The deposits in Ili in Xinjiang and Erdos in Inner Mongolia were described as "world-class" and "mega-sized" in recent reports by state media.

The problem is these rich veins of uranium are buried between thick belts of coal.

Song Xuebin, former head of China National Nuclear Corporation (CNNC)'s 821 Factory that produces uranium fuel, has filed a complaint with the Chinese People's Political Consultative Conference.

He alleged the coal mines were encroaching on the uranium deposits. "These basins contained oil, gas, coal and uranium," he wrote. "Due to its large scale and high speed of construction, coal mining will soon bring huge destruction to uranium resources. It will also cause the environment to suffer radioactive pollution."

Professor Gu Zhongmao, of the China Institute of Atomic Energy and a top adviser to CNNC, said that balancing the interests of the two different energy sectors was proving a headache for the central government.

In the mean time, the government has been importing as much uranium as possible from countries such as Kazakhstan and Australia, while apparently leaving the domestic deposits for future use.

"The problem is that if we leave those deposits there, they will soon be destroyed by coal mining," warned Gu. "It is not unlikely that the bulk of Chinese uranium reserves end up in the furnaces of coal-fired power plants instead of in nuclear reactors.

"When that happens, the enormous amount of radioactive ash becomes a threat to everyone's safety," he said.

The environmental hazards caused by radioactive ash has been kept quiet.

Yin Lianqing, environment professor at North China Electric Power University, said that he conducted some tests in a few cities to monitor the radiation levels in neighbourhoods near coal-fired power plants, and got alarming results.

"We have found some instances of very high exposure, hundreds of times higher than what you would expect near a nuclear power plant. I asked the cities' environmental protection authorities to take immediate measures to reduce residents' exposure, such as adding dust-removing devices to the power plants, but they demanded I keep my mouth shut, or I would be held responsible for causing social panic."

It was the presence of high levels of uranium in coal that led to the discovery of the rich seams of uranium. In 2003, the Ministry of Science and Technology funded a national research project led by professor Liu Chiyang of the Northwest University in Xian, Shaanxi, to solve the mystery.

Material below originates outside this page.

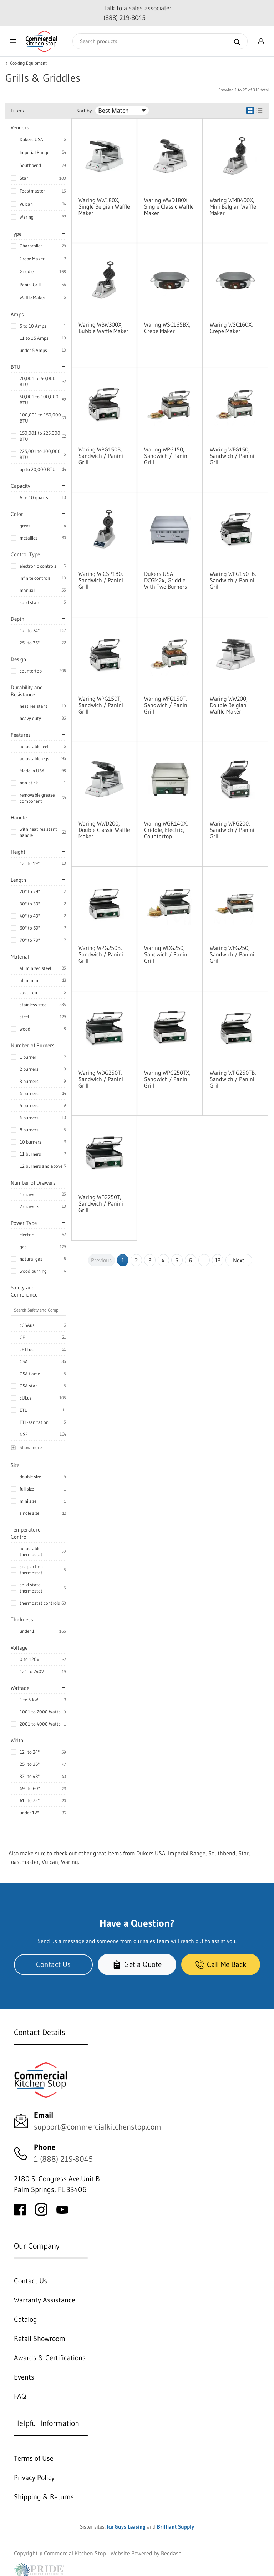  I want to click on Waring, so click(27, 217).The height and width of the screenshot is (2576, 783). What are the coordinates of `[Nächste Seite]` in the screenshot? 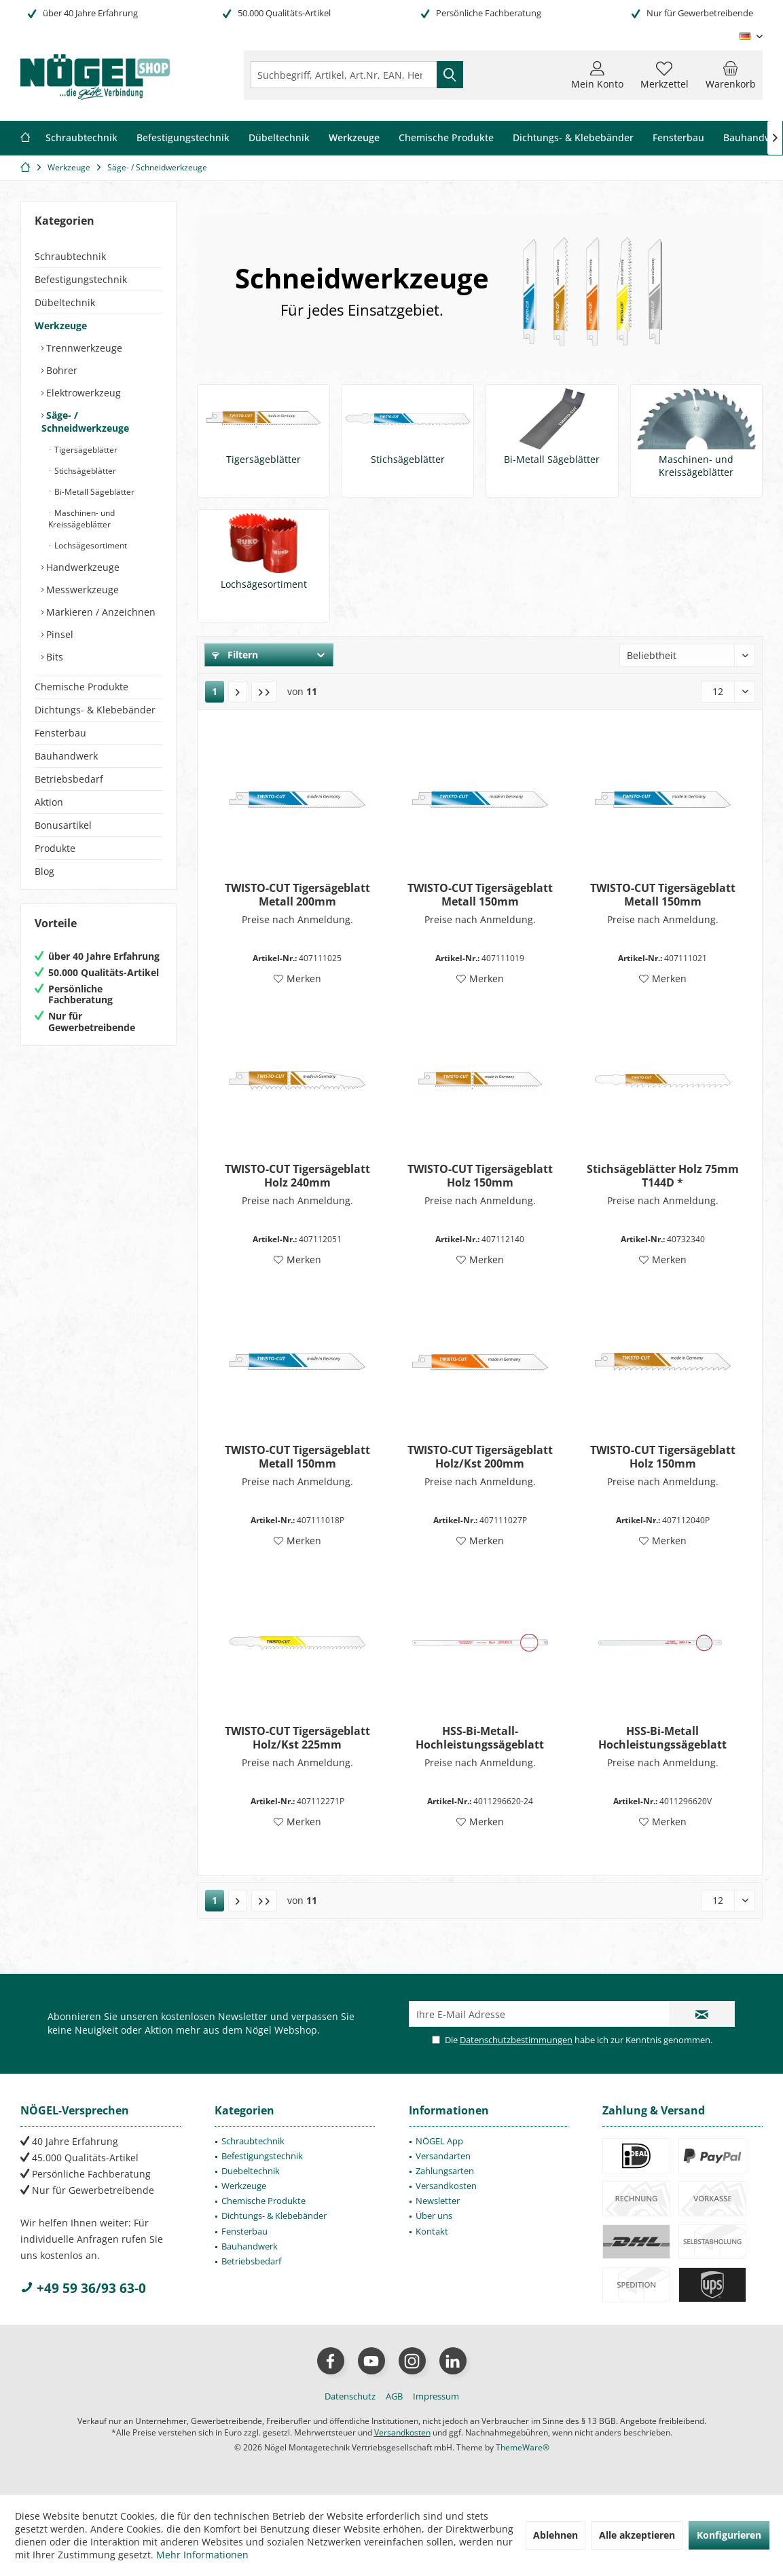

The research was deemed crucial to China's national security, and accordingly many researchers involved in the project, including Liu, declined to be interviewed by the SCMP.

According to a 2006 paper published in the mainland academic journal Oil and Gas Geology, Liu's team confirmed that nearly all the uranium and coal deposits in north China had formed at the same time. The researchers came up with several theories to explain the co-location phenomenon.